Basically, we focus SO much on all the mechanical sides of a mix, where your high pass should be on an electric guitar, whether you should use a multiband compressor and if so how far, which particular saturation plugin gives you "that analog sound," etc etc etc... but the thing that's going to shape 90 to 95% of your finished mix's sound is what the damned raw tracks you've recorded sound like, and a lot of the process of making an album is just recording the best possible tracks you can, and then in some ways kind of staying out of the way and letting the best of what's there shine.

And, from that standpoint, the most critical part of mixing is just sitting there and listening and recognizing what the best parts are, so you can help them shine.
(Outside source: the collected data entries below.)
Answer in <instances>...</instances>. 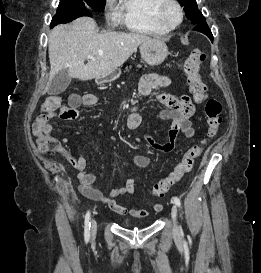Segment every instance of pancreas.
I'll return each mask as SVG.
<instances>
[{"label":"pancreas","instance_id":"cf45deb5","mask_svg":"<svg viewBox=\"0 0 261 273\" xmlns=\"http://www.w3.org/2000/svg\"><path fill=\"white\" fill-rule=\"evenodd\" d=\"M137 67H138V68H140V67H141V65H137ZM130 68H131V67H130ZM126 71H129V70H128V68H126Z\"/></svg>","mask_w":261,"mask_h":273}]
</instances>
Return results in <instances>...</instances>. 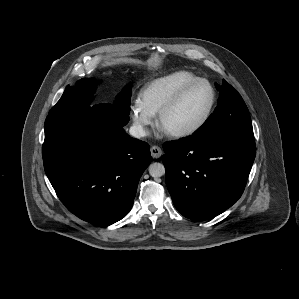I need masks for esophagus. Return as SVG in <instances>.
I'll return each mask as SVG.
<instances>
[{
	"mask_svg": "<svg viewBox=\"0 0 299 299\" xmlns=\"http://www.w3.org/2000/svg\"><path fill=\"white\" fill-rule=\"evenodd\" d=\"M153 158H159L162 155V149L159 146H152L150 149Z\"/></svg>",
	"mask_w": 299,
	"mask_h": 299,
	"instance_id": "34e87169",
	"label": "esophagus"
}]
</instances>
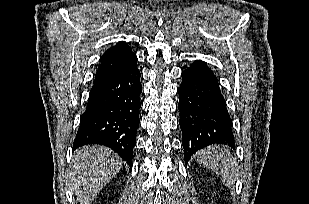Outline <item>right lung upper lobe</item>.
Listing matches in <instances>:
<instances>
[{
    "label": "right lung upper lobe",
    "mask_w": 309,
    "mask_h": 204,
    "mask_svg": "<svg viewBox=\"0 0 309 204\" xmlns=\"http://www.w3.org/2000/svg\"><path fill=\"white\" fill-rule=\"evenodd\" d=\"M137 57L125 42H118L108 49L100 59L94 81H100L121 73L136 65Z\"/></svg>",
    "instance_id": "obj_1"
}]
</instances>
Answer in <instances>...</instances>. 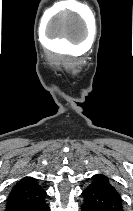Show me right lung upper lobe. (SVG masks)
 I'll use <instances>...</instances> for the list:
<instances>
[{"label": "right lung upper lobe", "mask_w": 133, "mask_h": 211, "mask_svg": "<svg viewBox=\"0 0 133 211\" xmlns=\"http://www.w3.org/2000/svg\"><path fill=\"white\" fill-rule=\"evenodd\" d=\"M46 192L32 177H24L12 188L6 202V211H16L41 201Z\"/></svg>", "instance_id": "right-lung-upper-lobe-1"}]
</instances>
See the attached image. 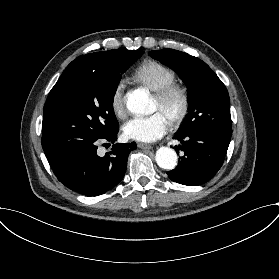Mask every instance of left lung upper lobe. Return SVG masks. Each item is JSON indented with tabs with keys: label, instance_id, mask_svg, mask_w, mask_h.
Segmentation results:
<instances>
[{
	"label": "left lung upper lobe",
	"instance_id": "left-lung-upper-lobe-1",
	"mask_svg": "<svg viewBox=\"0 0 279 279\" xmlns=\"http://www.w3.org/2000/svg\"><path fill=\"white\" fill-rule=\"evenodd\" d=\"M149 54L173 68L187 86L189 111L177 133L203 128L232 133L227 89L205 62L174 49L155 50Z\"/></svg>",
	"mask_w": 279,
	"mask_h": 279
}]
</instances>
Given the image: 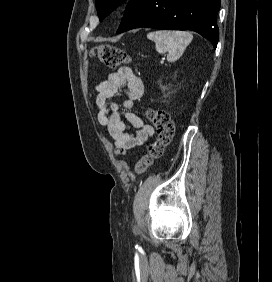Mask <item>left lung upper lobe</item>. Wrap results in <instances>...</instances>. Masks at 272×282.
I'll return each instance as SVG.
<instances>
[{
	"mask_svg": "<svg viewBox=\"0 0 272 282\" xmlns=\"http://www.w3.org/2000/svg\"><path fill=\"white\" fill-rule=\"evenodd\" d=\"M126 1L128 0H96V8L100 21Z\"/></svg>",
	"mask_w": 272,
	"mask_h": 282,
	"instance_id": "5c2ea615",
	"label": "left lung upper lobe"
}]
</instances>
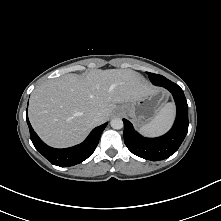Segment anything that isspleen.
I'll list each match as a JSON object with an SVG mask.
<instances>
[{
  "label": "spleen",
  "mask_w": 221,
  "mask_h": 221,
  "mask_svg": "<svg viewBox=\"0 0 221 221\" xmlns=\"http://www.w3.org/2000/svg\"><path fill=\"white\" fill-rule=\"evenodd\" d=\"M173 117L174 105L173 103H167L149 123L140 128V132L146 136L160 135L169 129Z\"/></svg>",
  "instance_id": "3e777b00"
}]
</instances>
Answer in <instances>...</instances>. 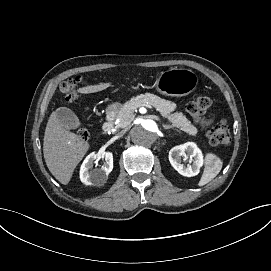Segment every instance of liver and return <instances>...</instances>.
Returning <instances> with one entry per match:
<instances>
[{"label": "liver", "mask_w": 271, "mask_h": 271, "mask_svg": "<svg viewBox=\"0 0 271 271\" xmlns=\"http://www.w3.org/2000/svg\"><path fill=\"white\" fill-rule=\"evenodd\" d=\"M110 85L111 83L90 85L79 88L78 92L94 93L102 91ZM88 149V142L80 140L78 135L59 125L55 112L50 115L45 129L43 153L49 171L61 184L69 183L74 169Z\"/></svg>", "instance_id": "liver-1"}]
</instances>
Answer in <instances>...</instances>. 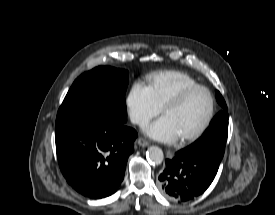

There's some point in either the text or the eventual mp3 podcast-like discssions he did where he started talking about Chris Lord-Alge's work on Live's "Throwing Copper," and how the first time he heard the snare on that album he laugned because it was so compressed it sounded like someone was hitting it with a wiffle ball bat, but now he listens and loves it. And he doens't get into it... but if you listen to the drumming on that album, it's pretty rudimentary (in stark comparison to the bass, where that album is chock full of unexpectedly great basslines). I think the reason CLA smashed the living fuck out of the snare was that the drummer's dynamic control just wasn't great, so you NEEDED that degree of compression to make it pretty uniform and hard hitting and "rock and roll." That's worth thinking about, though it's an awfully hard lesson to apply to your own performances.